_PROBLEM_:
What must be written out is each line from the one holding "You're the STAR" through the end of the records, word for word, minus any pictures.

────

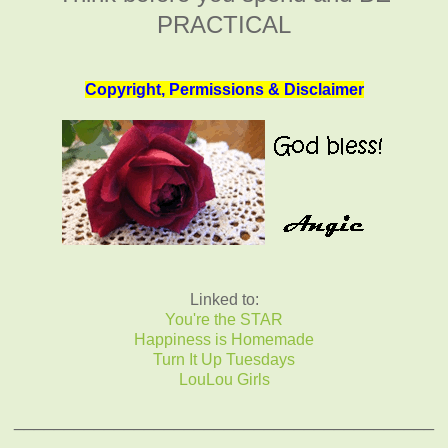
PRACTICAL
Copyright, Permissions & Disclaimer
Linked to:
You're the STAR
Happiness is Homemade
Turn It Up Tuesdays
LouLou Girls
__________________________________________
_____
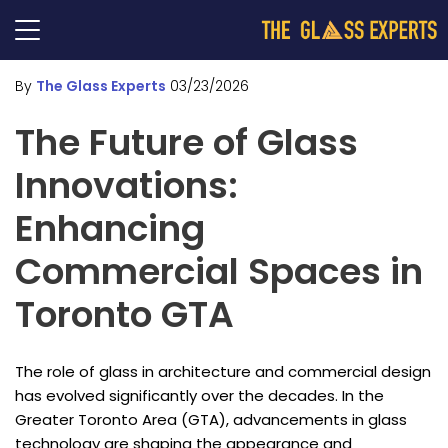
By
The Glass Experts
03/23/2026
The Future of Glass
Innovations:
Enhancing
Commercial Spaces in
Toronto GTA
The role of glass in architecture and commercial design
has evolved significantly over the decades. In the
Greater Toronto Area (GTA), advancements in glass
technology are shaping the appearance and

────

_RESPONSE TO THE TASK_:
You're the STAR
Happiness is Homemade
Turn It Up Tuesdays
LouLou Girls
__________________________________________
_____
By
The Glass Experts
03/23/2026
The Future of Glass
Innovations:
Enhancing
Commercial Spaces in
Toronto GTA
The role of glass in architecture and commercial design
has evolved significantly over the decades. In the
Greater Toronto Area (GTA), advancements in glass
technology are shaping the appearance and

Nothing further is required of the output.